3. Mr. Wood, over 30 at the time of his trial, had no previous criminal record.
I am an 80 year old third generation Texan on my mother’s side, second generation Texan on my father’s side, whose children are multi generation Texans on both their mothers and fathers side with relatives still resident in Dallas, Corpus Christi, Beaumont and Houston. I have opposed the death penalty in all cases since before I entered the University of Texas. I was licensed to practice
law in Texas in 1951. Though I left Texas in 1961 to join the Kennedy Administration, I retain a deep concern for the quality of justice in Texas and its reputation in the nation.
Texas should act now to restrict its death penalty to the individual who personally commits the act of killing.

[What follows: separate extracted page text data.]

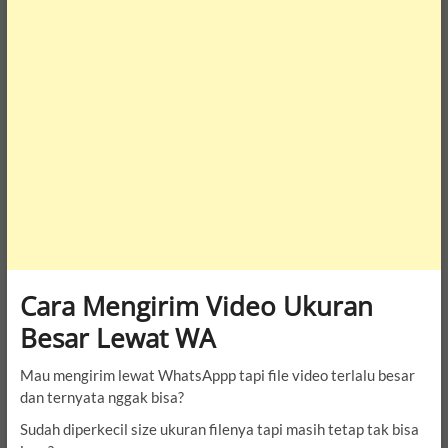
Cara Mengirim Video Ukuran
Besar Lewat WA
Mau mengirim lewat WhatsAppp tapi file video terlalu besar
dan ternyata nggak bisa?
Sudah diperkecil size ukuran filenya tapi masih tetap tak bisa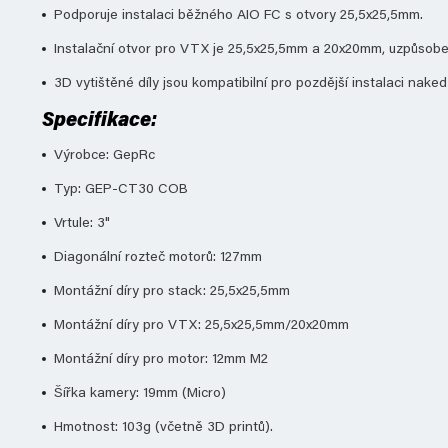
Podporuje instalaci běžného AIO FC s otvory
25,5x25,5mm.
Instalační otvor pro VTX je
25,5x25,5mm a 20x20mm, uzpůsoben 
3D vytištěné díly jsou kompatibilní pro pozdější instalaci nak
Specifikace:
Výrobce: GepRc
Typ: GEP-CT30 COB
Vrtule: 3"
Diagonální rozteč motorů: 127mm
Montážní díry pro stack: 25,5x25,5mm
Montážní díry pro VTX: 25,5x25,5mm/20x20mm
Montážní díry pro motor: 12mm M2
Šířka kamery: 19mm (Micro)
Hmotnost: 103g (včetně 3D printů).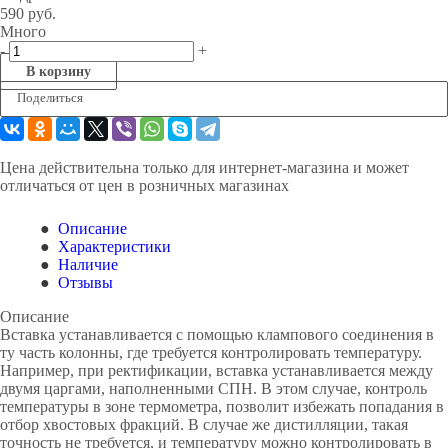
590
руб.
Много
-
+
В корзину
Поделиться
Цена действительна только для интернет-магазина и может
отличаться от цен в розничных магазинах
Описание
Характеристики
Наличие
Отзывы
Описание
Вставка устанавливается с помощью клампового соединения в
ту часть колонны, где требуется контролировать температуру.
Например, при ректификации, вставка устанавливается между
двумя царгами, наполненными СПН. В этом случае, контроль
температуры в зоне термометра, позволит избежать попадания в
отбор хвостовых фракций. В случае же дистилляции, такая
точность не требуется, и температуру можно контролировать в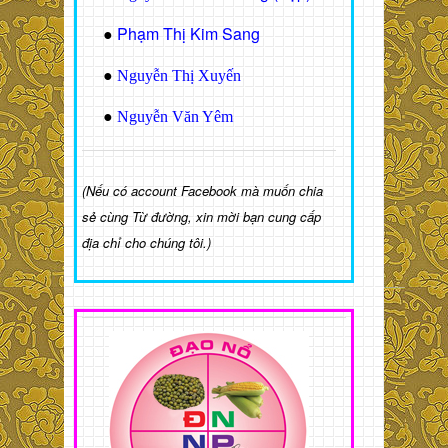
Phạm Thị Kim Sang
●
●
Nguyễn Thị Xuyến
●
Nguyễn Văn Yêm
(Nếu có account Facebook mà muốn chia
sẻ cùng Từ đường, xin mời bạn cung cấp
địa chỉ cho chúng tôi.)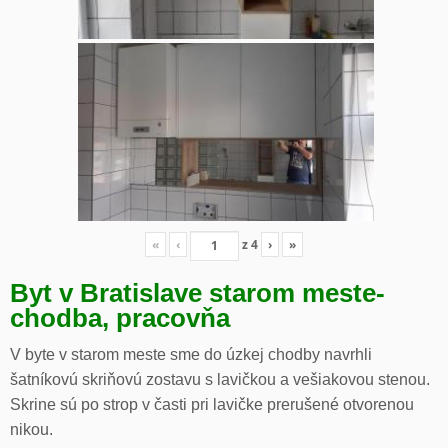
«
‹
z
4
›
»
Byt v Bratislave starom meste-
chodba, pracovňa
V byte v starom meste sme do úzkej chodby navrhli
šatníkovú skriňovú zostavu s lavičkou a vešiakovou stenou.
Skrine sú po strop v časti pri lavičke prerušené otvorenou
nikou.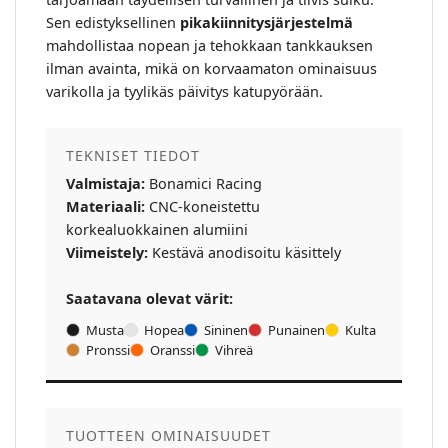
Sen edistyksellinen
pikakiinnitysjärjestelmä
mahdollistaa nopean ja tehokkaan tankkauksen
ilman avainta, mikä on korvaamaton ominaisuus
varikolla ja tyylikäs päivitys katupyörään.
TEKNISET TIEDOT
Valmistaja:
Bonamici Racing
Materiaali:
CNC-koneistettu
korkealuokkainen alumiini
Viimeistely:
Kestävä anodisoitu käsittely
Saatavana olevat värit:
Musta
Hopea
Sininen
Punainen
Kulta
Pronssi
Oranssi
Vihreä
TUOTTEEN OMINAISUUDET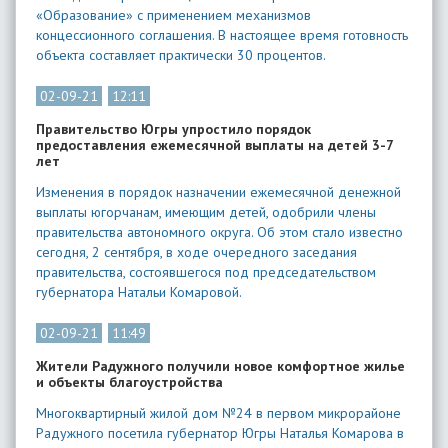
«Образование» с применением механизмов
концессионного соглашения. В настоящее время готовность
объекта составляет практически 30 процентов.
02-09-21
12:11
Правительство Югры упростило порядок
предоставления ежемесячной выплаты на детей 3-7
лет
Изменения в порядок назначении ежемесячной денежной
выплаты югорчанам, имеющим детей, одобрили члены
правительства автономного округа. Об этом стало известно
сегодня, 2 сентября, в ходе очередного заседания
правительства, состоявшегося под председательством
губернатора Натальи Комаровой.
02-09-21
11:49
Жители Радужного получили новое комфортное жилье
и объекты благоустройства
Многоквартирный жилой дом №24 в первом микрорайоне
Радужного посетила губернатор Югры Наталья Комарова в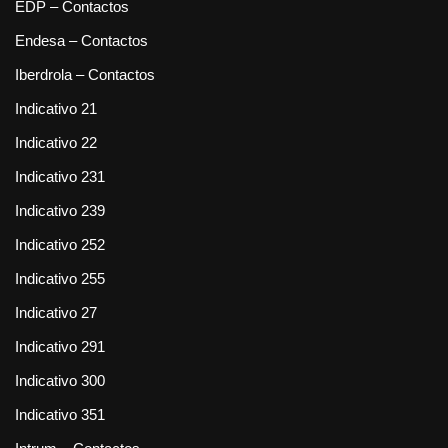
EDP – Contactos
Endesa – Contactos
Iberdrola – Contactos
Indicativo 21
Indicativo 22
Indicativo 231
Indicativo 239
Indicativo 252
Indicativo 255
Indicativo 27
Indicativo 291
Indicativo 300
Indicativo 351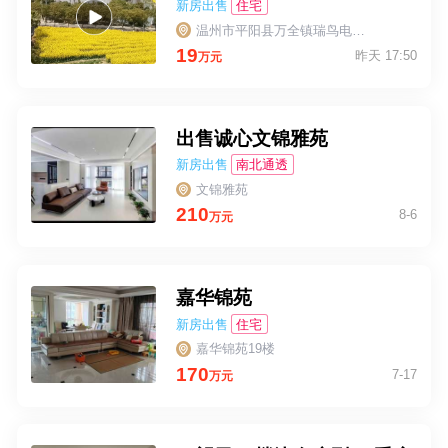
新房出售
住宅
温州市平阳县万全镇瑞鸟电商边
19
昨天 17:50
万元
出售诚心文锦雅苑
新房出售
南北通透
文锦雅苑
210
8-6
万元
嘉华锦苑
新房出售
住宅
嘉华锦苑19楼
170
7-17
万元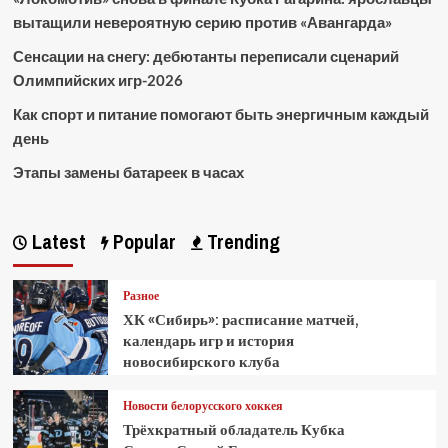
вытащили невероятную серию против «Авангарда»
Сенсации на снегу: дебютанты переписали сценарий
Олимпийских игр-2026
Как спорт и питание помогают быть энергичным каждый
день
Этапы замены батареек в часах
Latest
Popular
Trending
Разное
ХК «Сибирь»: расписание матчей,
календарь игр и история
новосибирского клуба
Новости белорусского хоккея
Трёхкратный обладатель Кубка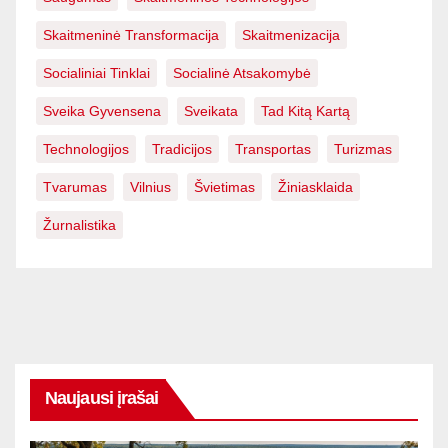
Skaitmeninė Transformacija
Skaitmenizacija
Socialiniai Tinklai
Socialinė Atsakomybė
Sveika Gyvensena
Sveikata
Tad Kitą Kartą
Technologijos
Tradicijos
Transportas
Turizmas
Tvarumas
Vilnius
Švietimas
Žiniasklaida
Žurnalistika
Naujausi įrašai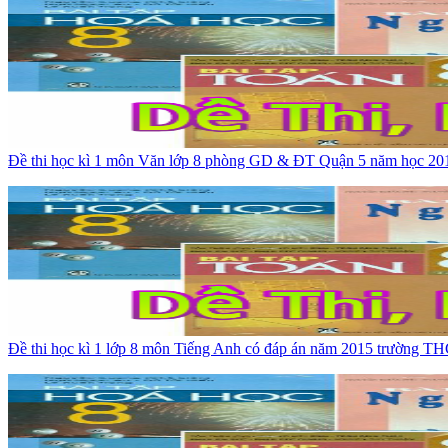
Đề thi học kì 1 môn Văn lớp 8 phòng GD & ĐT Quận 5 năm học 20
Đề thi học kì 1 lớp 8 môn Tiếng Anh có đáp án năm 2015 trường T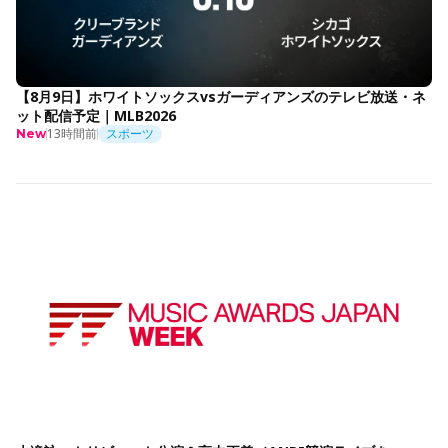
【8月9日】ホワイトソックスvsガーディアンズのテレビ放送・ネ
ット配信予定｜MLB2026
13時間前
スポーツ
New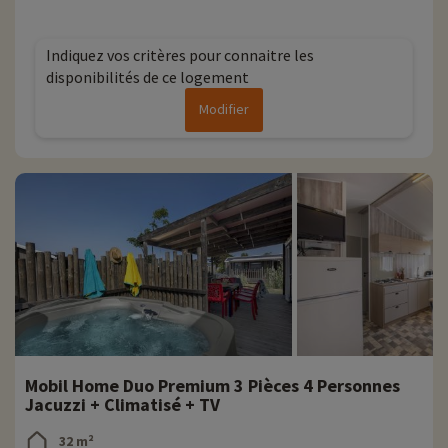
Indiquez vos critères pour connaitre les
disponibilités de ce logement
Modifier
Mobil Home Duo Premium 3 Pièces 4 Personnes
Jacuzzi + Climatisé + TV
32 m²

I represented Carlos Santana in his last appeals before his execution on April 23, 1993. Carlos, a citizen of the Dominican Republic, was one of the seven persons executed in Texas since 1976 under a charge of felony murder, or law of parties. He left a young widow and two orphaned children. Carlos raised his head from the gurney moments before his death to face his audience and said “Violence is not the way, love is the way.” For me, at the time, this confirmed his profound moral character. His execution was a tragic miscarriage of justice. He killed no one.
The execution of Jeffrey Wood on the facts of his case, mentality impaired, outside, unarmed, not expecting any crime to be committed, would be the most extreme execution in Texas of a person who had killed no one, and could not have anticipated that anyone would be killed, of all the unfortunate executions under legal theories of felony murder, or law of parties.
I urge you to commute this death sentence and limit application of the death sentence to the actual killer.